(Extracted page text data)
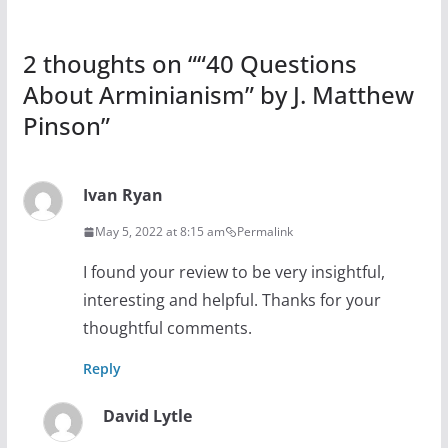
2 thoughts on “
“40 Questions
About Arminianism” by J. Matthew
Pinson
”
Ivan Ryan
May 5, 2022 at 8:15 am
Permalink
I found your review to be very insightful,
interesting and helpful. Thanks for your
thoughtful comments.
Reply
David Lytle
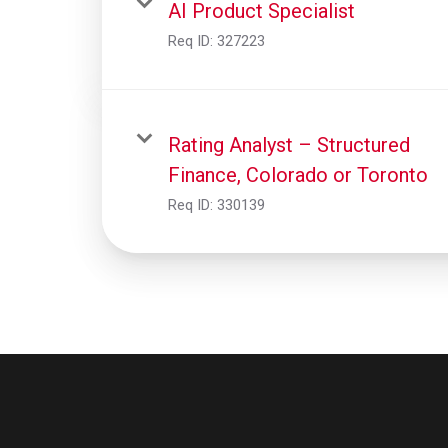
AI Product Specialist
Req ID:
327223
Rating Analyst – Structured
Finance, Colorado or Toronto
Req ID:
330139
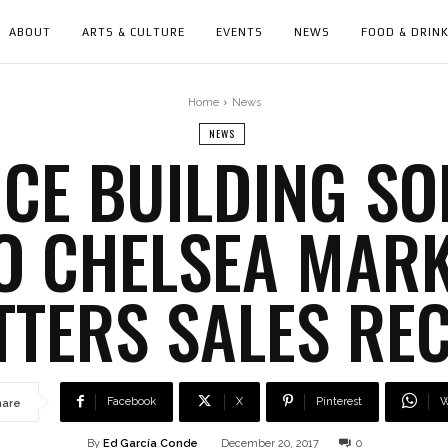
ABOUT
ARTS & CULTURE
EVENTS
NEWS
FOOD & DRIN
Home
News
NEWS
CE BUILDING SO
TO CHELSEA MAR
TTERS SALES RE
Facebook
X
Pinterest
W
hare
By
Ed García Conde
December 20, 2017
0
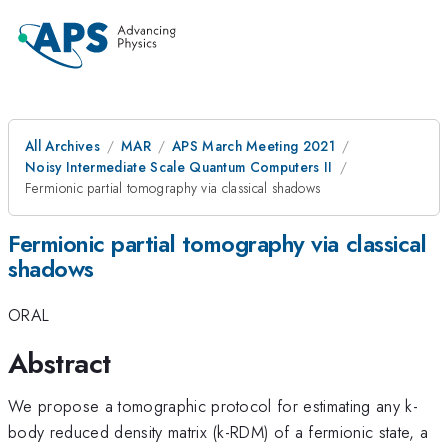
All Archives
MAR
APS March Meeting 2021
Noisy Intermediate Scale Quantum Computers II
Fermionic partial tomography via classical shadows
Fermionic partial tomography via classical
shadows
ORAL
Abstract
We propose a tomographic protocol for estimating any k-
body reduced density matrix (k-RDM) of a fermionic state, a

◆ TASK INSTRUCTIONS
The complete set of records should be written out again, pictures excluded.

◆ WRITTEN SOLUTION
2 thoughts on “
“40 Questions
About Arminianism” by J. Matthew
Pinson
”
Ivan Ryan
May 5, 2022 at 8:15 am
Permalink
I found your review to be very insightful,
interesting and helpful. Thanks for your
thoughtful comments.
Reply
David Lytle
AI Product Specialist
Req ID:
327223
Rating Analyst – Structured
Finance, Colorado or Toronto
Req ID:
330139
ABOUT
ARTS & CULTURE
EVENTS
NEWS
FOOD & DRIN
Home
News
NEWS
CE BUILDING SO
TO CHELSEA MAR
TTERS SALES RE
Facebook
X
Pinterest
W
hare
By
Ed García Conde
December 20, 2017
0
All Archives
MAR
APS March Meeting 2021
Noisy Intermediate Scale Quantum Computers II
Fermionic partial tomography via classical shadows
Fermionic partial tomography via classical
shadows
ORAL
Abstract
We propose a tomographic protocol for estimating any k-
body reduced density matrix (k-RDM) of a fermionic state, a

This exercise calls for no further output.